Records excerpted from a collection
┄┄┄┄┄┄┄┄┄┄

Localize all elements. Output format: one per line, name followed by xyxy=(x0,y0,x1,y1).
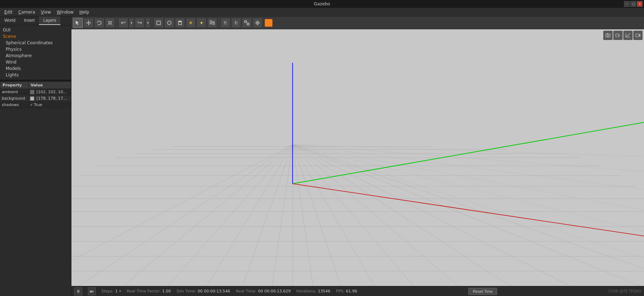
redo-dropdown-button[interactable]: ▾ xyxy=(145,18,150,28)
titlebar: Gazebo ─ □ ✕ xyxy=(0,0,644,8)
real-time-value: 00 00:00:13.629 xyxy=(258,289,290,294)
restore-button[interactable]: □ xyxy=(630,1,636,7)
pause-button[interactable]: ⏸ xyxy=(74,287,82,295)
watermark: CSDN @TE TEQAQ xyxy=(608,289,641,293)
cylinder-tool-button[interactable] xyxy=(175,18,185,28)
copy-button[interactable]: ⎘ xyxy=(220,18,230,28)
undo-dropdown-button[interactable]: ▾ xyxy=(129,18,134,28)
mesh-tool-button[interactable] xyxy=(207,18,217,28)
prop-header-value: Value xyxy=(28,82,71,89)
steps-item: Steps: 1 ▾ xyxy=(101,289,121,294)
svg-marker-3 xyxy=(88,24,89,25)
menu-camera[interactable]: Camera xyxy=(15,9,38,15)
tree-item-atmosphere[interactable]: Atmosphere xyxy=(0,52,71,59)
translate-tool-button[interactable] xyxy=(84,18,94,28)
svg-marker-4 xyxy=(86,22,87,23)
prop-header-property: Property xyxy=(0,82,29,89)
ambient-color-swatch xyxy=(30,90,34,94)
video-button[interactable] xyxy=(633,31,643,40)
menu-window[interactable]: Window xyxy=(54,9,76,15)
minimize-button[interactable]: ─ xyxy=(624,1,630,7)
svg-marker-6 xyxy=(98,24,99,25)
tab-layers[interactable]: Layers xyxy=(39,16,60,25)
prop-ambient-value[interactable]: [102, 102, 10... xyxy=(28,89,71,95)
prop-background-value[interactable]: [178, 178, 17... xyxy=(28,95,71,102)
svg-line-16 xyxy=(210,20,215,22)
step-button[interactable]: ⏭ xyxy=(88,287,96,295)
toolbar-separator-3 xyxy=(219,19,219,27)
close-button[interactable]: ✕ xyxy=(637,1,643,7)
align-button[interactable] xyxy=(253,18,263,28)
real-time-label: Real Time: xyxy=(236,289,257,294)
tree-item-physics[interactable]: Physics xyxy=(0,46,71,52)
real-time-item: Real Time: 00 00:00:13.629 xyxy=(236,289,291,294)
window-controls: ─ □ ✕ xyxy=(624,0,643,8)
menu-edit[interactable]: Edit xyxy=(1,9,15,15)
svg-rect-12 xyxy=(157,21,160,25)
property-table: Property Value ambient [102, 102, 10... … xyxy=(0,81,71,108)
screenshot-button[interactable] xyxy=(603,31,613,40)
scene-viewport xyxy=(71,29,644,286)
iterations-label: Iterations: xyxy=(296,289,316,294)
prop-background-key: background xyxy=(0,95,29,102)
svg-rect-24 xyxy=(247,23,249,25)
box-tool-button[interactable] xyxy=(154,18,164,28)
svg-marker-77 xyxy=(619,35,620,36)
sim-time-item: Sim Time: 00 00:00:13.546 xyxy=(176,289,230,294)
pointlight-tool-button[interactable]: ✦ xyxy=(196,18,206,28)
menu-view[interactable]: View xyxy=(38,9,54,15)
redo-button[interactable]: ↪ xyxy=(135,18,145,28)
property-panel: Property Value ambient [102, 102, 10... … xyxy=(0,81,71,296)
steps-value: 1 xyxy=(115,289,118,294)
svg-rect-76 xyxy=(616,34,619,37)
svg-rect-73 xyxy=(606,34,610,37)
tree-item-scene[interactable]: Scene xyxy=(0,33,71,40)
reset-time-button[interactable]: Reset Time xyxy=(468,288,498,295)
paste-button[interactable]: ⎗ xyxy=(231,18,241,28)
main-layout: World Insert Layers GUI Scene Spherical … xyxy=(0,16,644,296)
tree-item-gui[interactable]: GUI xyxy=(0,27,71,33)
viewport-canvas[interactable] xyxy=(71,29,644,286)
tab-insert[interactable]: Insert xyxy=(20,16,39,25)
sun-tool-button[interactable]: ☀ xyxy=(186,18,196,28)
scale-tool-button[interactable] xyxy=(105,18,115,28)
tree-item-wind[interactable]: Wind xyxy=(0,59,71,65)
fps-label: FPS: xyxy=(336,289,345,294)
svg-marker-5 xyxy=(90,22,91,23)
svg-line-11 xyxy=(111,24,112,25)
prop-shadows-key: shadows xyxy=(0,102,29,108)
app-title: Gazebo xyxy=(314,1,330,6)
tab-world[interactable]: World xyxy=(0,16,20,25)
rtf-value: 1.00 xyxy=(162,289,171,294)
viewport-area: ↩ ▾ ↪ ▾ ☀ ✦ xyxy=(71,16,644,296)
rotate-tool-button[interactable] xyxy=(94,18,104,28)
plot-button[interactable] xyxy=(623,31,633,40)
prop-shadows-value[interactable]: ✓ True xyxy=(28,102,71,108)
prop-ambient-key: ambient xyxy=(0,89,29,95)
tree-item-models[interactable]: Models xyxy=(0,65,71,72)
menu-help[interactable]: Help xyxy=(76,9,92,15)
active-indicator-button[interactable] xyxy=(265,19,273,27)
iterations-value: 13546 xyxy=(318,289,330,294)
tree-item-lights[interactable]: Lights xyxy=(0,72,71,78)
tab-row: World Insert Layers xyxy=(0,16,71,25)
svg-point-13 xyxy=(168,21,171,25)
sphere-tool-button[interactable] xyxy=(164,18,174,28)
tree-item-spherical[interactable]: Spherical Coordinates xyxy=(0,40,71,46)
statusbar: ⏸ ⏭ Steps: 1 ▾ Real Time Factor: 1.00 Si… xyxy=(71,286,644,296)
menubar: Edit Camera View Window Help xyxy=(0,8,644,16)
rtf-label: Real Time Factor: xyxy=(127,289,161,294)
iterations-item: Iterations: 13546 xyxy=(296,289,330,294)
record-button[interactable] xyxy=(613,31,623,40)
sim-time-label: Sim Time: xyxy=(176,289,196,294)
svg-marker-81 xyxy=(639,34,640,36)
svg-rect-7 xyxy=(109,22,111,24)
svg-point-74 xyxy=(607,35,609,36)
undo-button[interactable]: ↩ xyxy=(118,18,128,28)
toolbar: ↩ ▾ ↪ ▾ ☀ ✦ xyxy=(71,16,644,29)
snap-button[interactable] xyxy=(242,18,252,28)
select-tool-button[interactable] xyxy=(73,18,83,28)
steps-dropdown[interactable]: ▾ xyxy=(119,289,121,294)
real-time-factor-item: Real Time Factor: 1.00 xyxy=(127,289,171,294)
viewport-right-tools xyxy=(603,31,643,40)
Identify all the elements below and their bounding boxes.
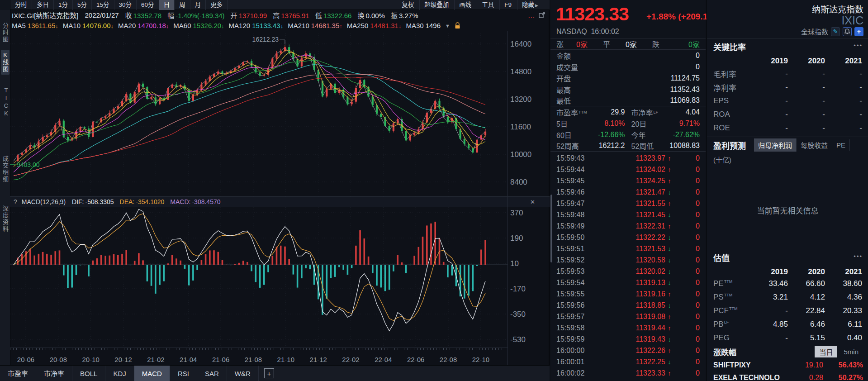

┄┄┄┄┄┄┄┄┄┄

**What you have to do:** Give the number of lines in the records that contain the string "Gazebo", and nothing besides.

**Result for this exercise:** 2